A Turkish court that last month acquitted three police officers accused of killing a prominent human rights lawyer has said in its reasoned decision that the acquittals were due to a lack of sufficient evidence and “uncertainty” about the person who fired the fatal shot, Turkish Minute reported on Wednesday, citing the Media and Law Studies Association (MLSA).

Tahir Elçi, the former president of the Diyarbakır Bar Association, was shot in the head during a press conference on November 28, 2015 while calling for peace, in front of the historic Four-Legged Minaret in Diyarbakır’s Sur district. A clash between Turkish police and members of the outlawed Kurdistan Workers’ Party (PKK) had erupted at the scene, and Elçi was caught in the crossfire.

On June 12 the Diyarbakır 10th High Criminal Court acquitted police officers Sinan Tabur, Fuat Tan and Mesut Sevgi, who were on trial for “causing death by gross negligence,” sparking protests from lawyers and human rights activists who argued that justice had not been served.

The court issued its reasoned decision on Wednesday, explaining that it ruled to acquit the police officers due to a lack of sufficient evidence proving their guilt since there was uncertainty about who fired the shot that killed Elçi.

The court said there was no concrete evidence such as camera footage or witness statements regarding the moment of Elçi’s death, adding that a conviction cannot be accomplished by interpreting suspicious events and allegations against the suspects.

Lawyer Masum Batı, president of the Tahir Elçi Foundation, found the court’s emphasis on uncertainty regarding the person who fired the fatal shot in the reasoned decision insincere, saying it was the court itself that failed to shed light on the suspicious aspects of the murder.

“The 27-page judgment by the court has simply listed the actions taken without explanation.
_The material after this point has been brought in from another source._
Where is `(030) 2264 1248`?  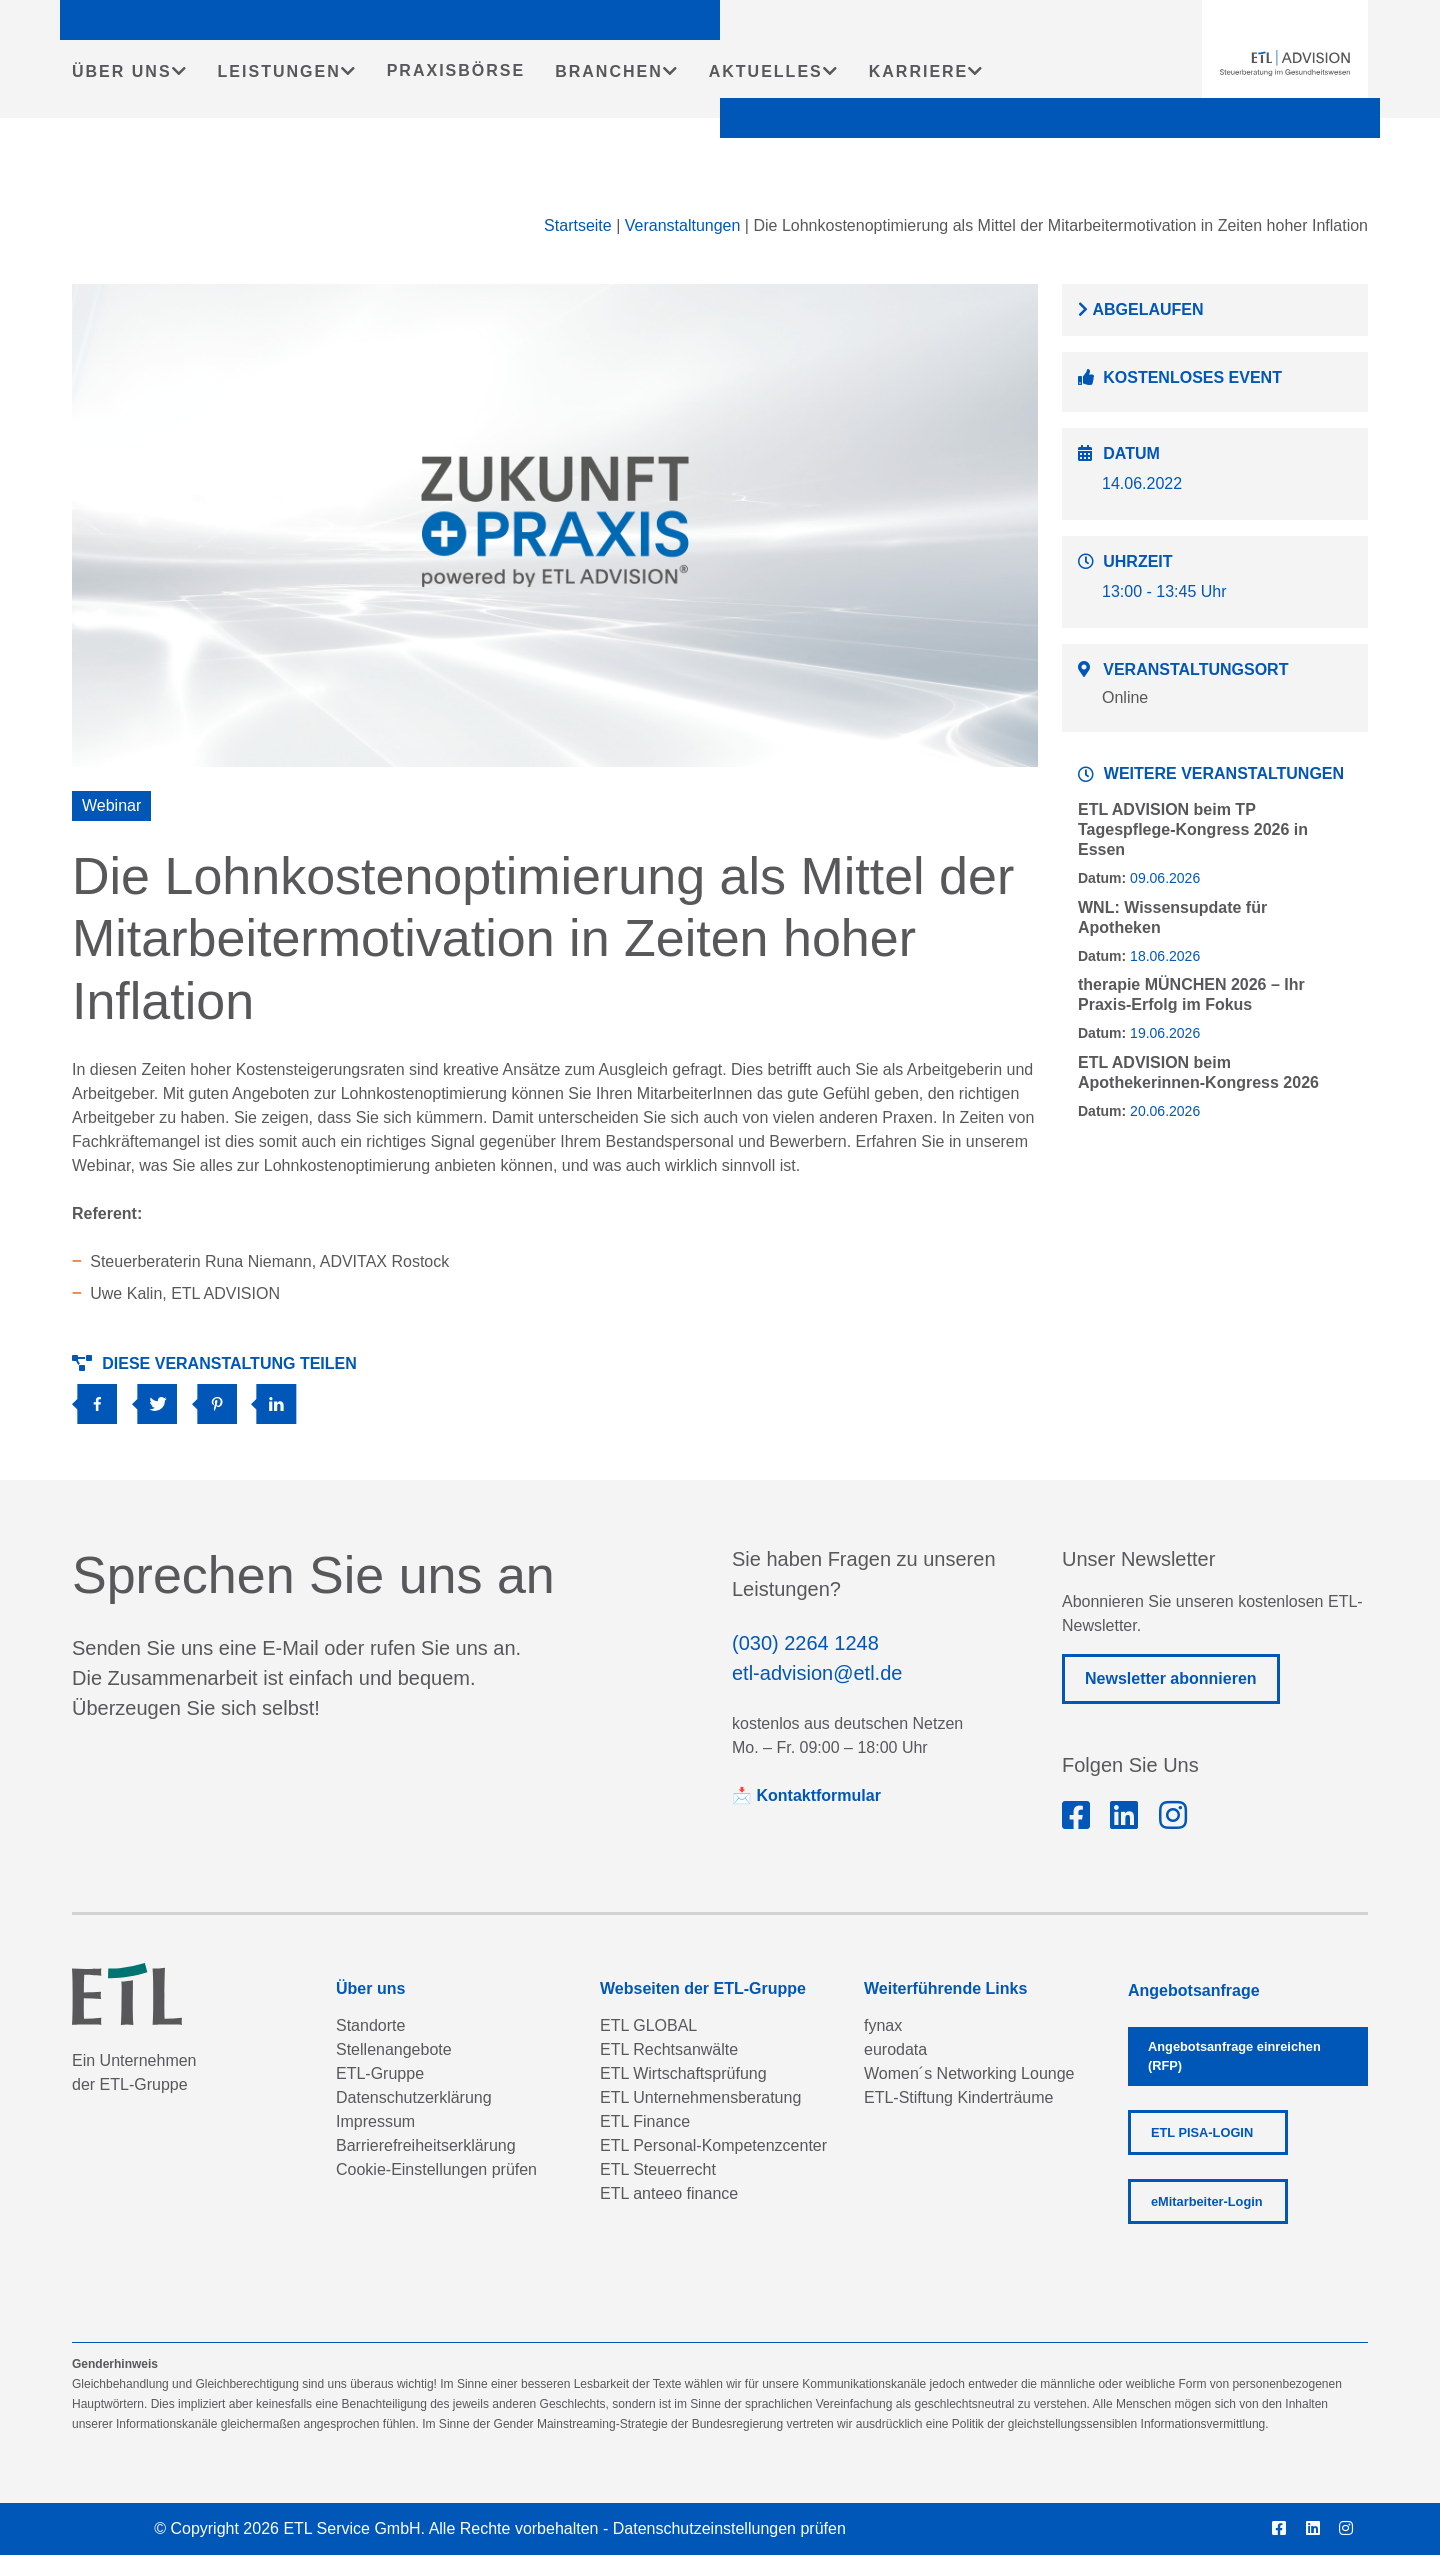 (030) 2264 1248 is located at coordinates (805, 1643).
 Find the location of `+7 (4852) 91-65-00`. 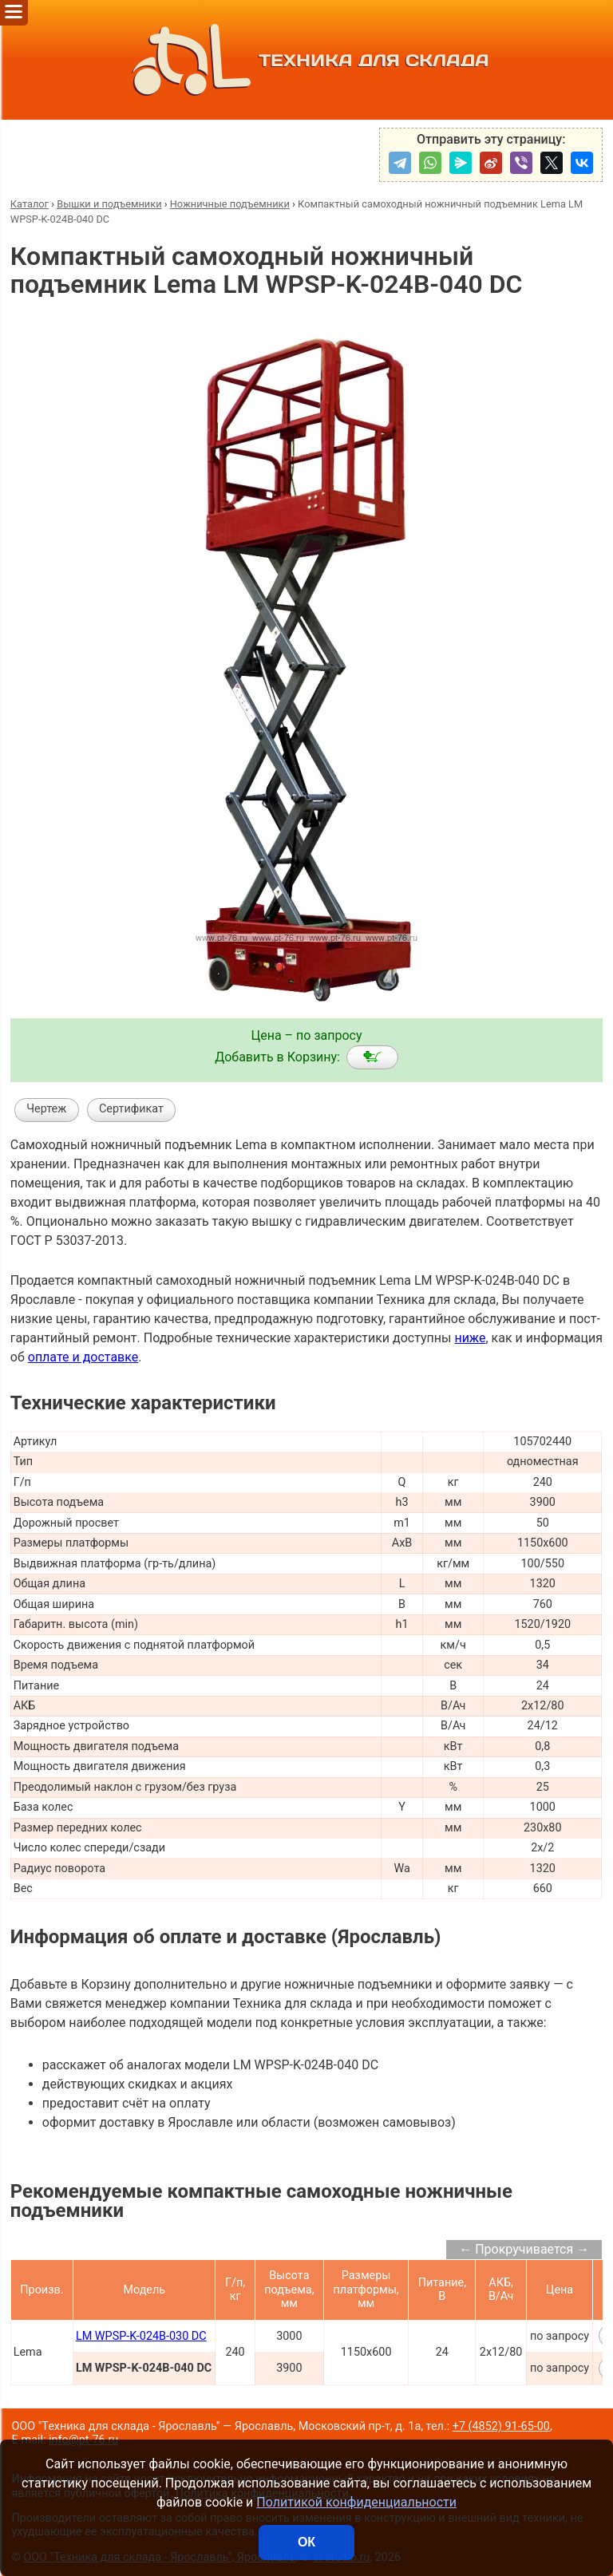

It has not discussed the evidence or explained how it arrived at its conclusion. An unjustified decision,” Batı said.

Lawyers for the Elçi family had previously criticized the handling of the case, saying their requests to uncover the truth were dismissed and alleging that evidence was mishandled or destroyed. Türkan Elçi, the widow of Tahir Elçi, said the bullet that killed her husband was never found and that “key pieces of evidence, including 40 bullet casings, were lost or destroyed.”

A 2019 report by Forensic Architecture concluded  that  Elçi was most likely killed by one of three police officers present at the scene. It was only after their investigation that an indictment in which three police officers faced charges of causing death by culpable negligence was accepted in March 2020.

However, this evidence was reportedly not given due consideration during the trial.

The court’s decision to acquit the police officers has deepened concerns about impunity and the rule of law in Turkey, especially in cases involving state officials and Kurdish activists.